Regional Development Minister Danny Kennedy's anger over claim about road deaths
REGIONAL Development Minister Danny Kennedy has strongly denied saying people have to die before traffic calming measures can be sanctioned.
The DUP's Brenda Hale made the claim as a Stormont committee discussed a Private Member's Bill aimed at introducing a 20mph speed limit in residential areas.
The Lagan Valley MLA said: "Hillsborough in my constituency is a village absolutely plagued by HGVs and too many cars using it as a rat run. When I speak to the minister about traffic calming measures and trying to reduce the traffic, his reply to me is that, until they give him a dead body, there is nothing he can do.
"I really hope that we do not have to offer the minister any more bodies before he will act."
The SDLP MLA behind the proposed law said she had a point.
Pat Ramsey said: "It is the case that unless a particular road or junction has a history of serious road accidents, or fatalities, it is by no means certain that traffic calming measures would be introduced."
But Mr Kennedy strongly refuted making any such comments. "I take issues of road safety and traffic calming very seriously and have never or would ever make comments which are so insensitive and inconsiderate," he said.
And a DRD Roads Service spokeswoman added: "We remain committed to reducing the number of casualties on our roads, and safety is a major consideration in all aspects of our work. Collision history is only one of a number of factors assessed when considering the need for the introduction of traffic calming measures."

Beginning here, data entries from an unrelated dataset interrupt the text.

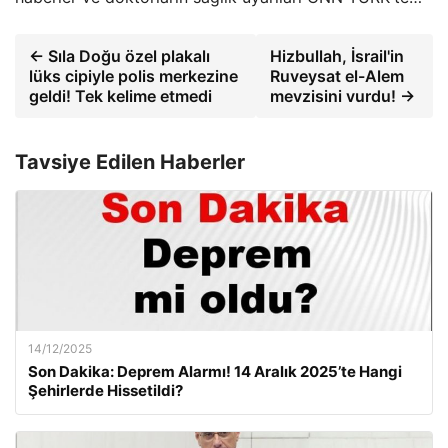
← Sıla Doğu özel plakalı
Hizbullah, İsrail'in
lüks cipiyle polis merkezine
Ruveysat el-Alem
geldi! Tek kelime etmedi
mevzisini vurdu! →
Tavsiye Edilen Haberler
14/12/2025
Son Dakika: Deprem Alarmı! 14 Aralık 2025’te Hangi
Şehirlerde Hissetildi?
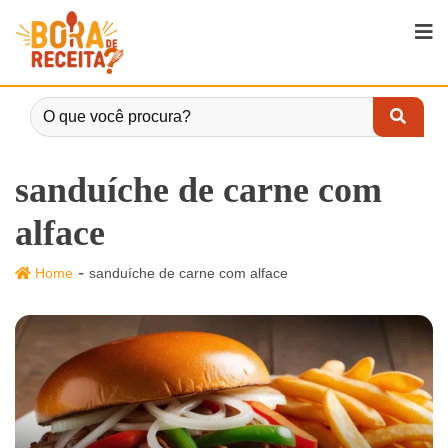
sanduíche de carne com
alface
-
Home
sanduíche de carne com alface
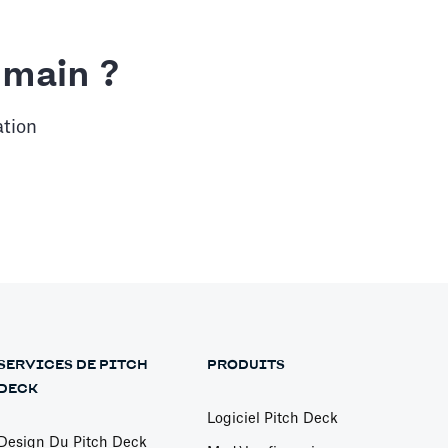
 main ?
ation
SERVICES DE PITCH
PRODUITS
DECK
Logiciel Pitch Deck
Design Du Pitch Deck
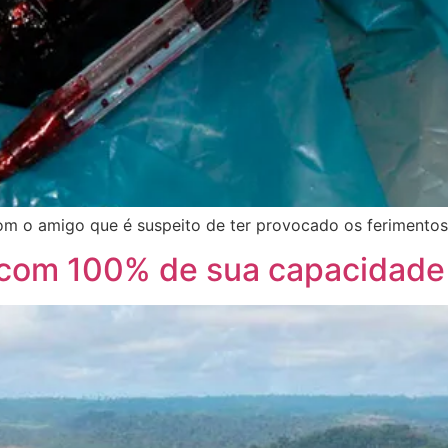
om o amigo que é suspeito de ter provocado os ferimentos
 com 100% de sua capacidade 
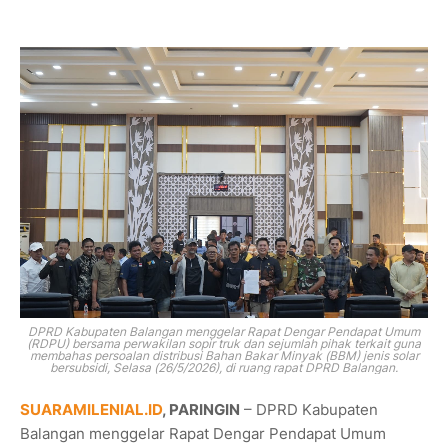
DPRD Kabupaten Balangan menggelar Rapat Dengar Pendapat Umum
(RDPU) bersama perwakilan sopir truk dan sejumlah pihak terkait guna
membahas persoalan distribusi Bahan Bakar Minyak (BBM) jenis solar
bersubsidi, Selasa (26/5/2026), di ruang rapat DPRD Balangan.
SUARAMILENIAL.ID
, PARINGIN
– DPRD Kabupaten
Balangan menggelar Rapat Dengar Pendapat Umum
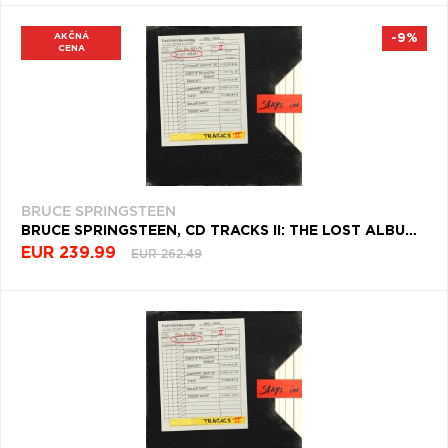
AKČNÁ
-9%
CENA
BRUCE SPRINGSTEEN
BRUCE SPRINGSTEEN, CD TRACKS II: THE LOST ALBUMS (DELUXE BOX SET EDITION)
EUR 239.99
EUR 262.49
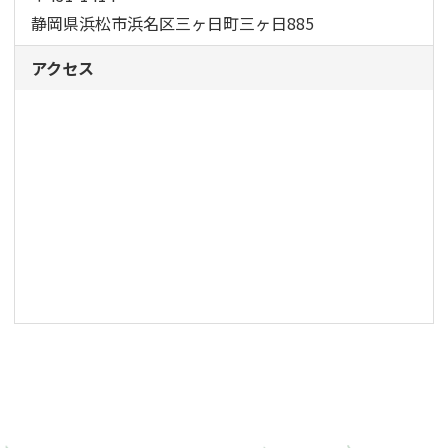
静岡県浜松市浜名区三ヶ日町三ヶ日885
アクセス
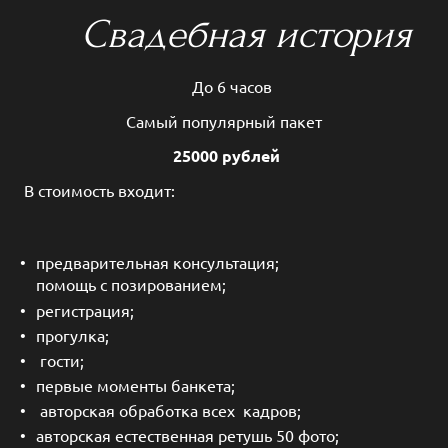
Свадебная история
До 6 часов
Самый популярный пакет
25000 рублей
В стоимость входит:
предварительная консультация;
помощь с позированием;
регистрация;
прогулка;
гости;
первые моменты банкета;
авторская обработка всех кадров;
авторская естественная ретушь 50 фото;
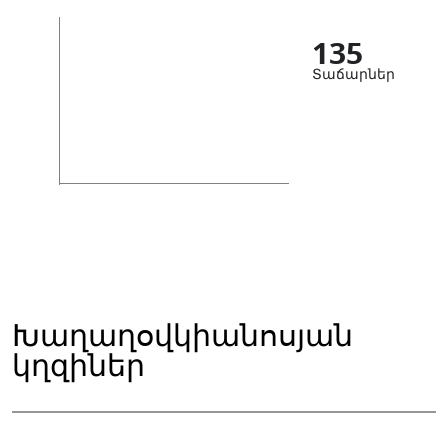
135
Տաճարներ
Խաղաղօվկիանոսյան
կղզիներ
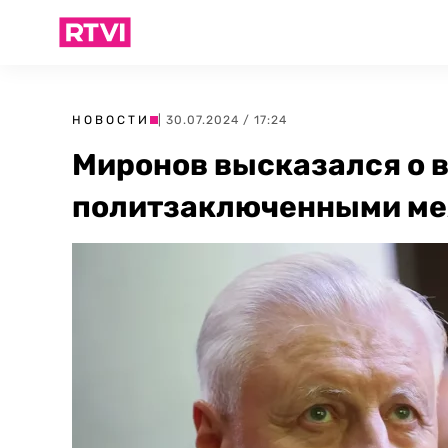
НОВОСТИ
| 30.07.2024 / 17:24
Миронов высказался о 
политзаключенными ме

Mr Ramsey, whose brother Ray and sister-in-law Michelle died in a road accident almost 20 years ago, is hoping to meet Mr Kennedy and Environment Minister Mark H Durkan to see if legislation can be introduced.
* SDLP MLA Pat Ramsey plans a Private Member's Bill to reduce speed in residential areas to 20mph
* A pedestrian hit by a vehicle travelling at 20mph has a one-in-40 chance of being killed by the impact – or a 97.5% chance of surviving
* The chances of a pedestrian being killed by a car travelling at 30mph rise to sharply one-in-five, with only an 80% chance of survival.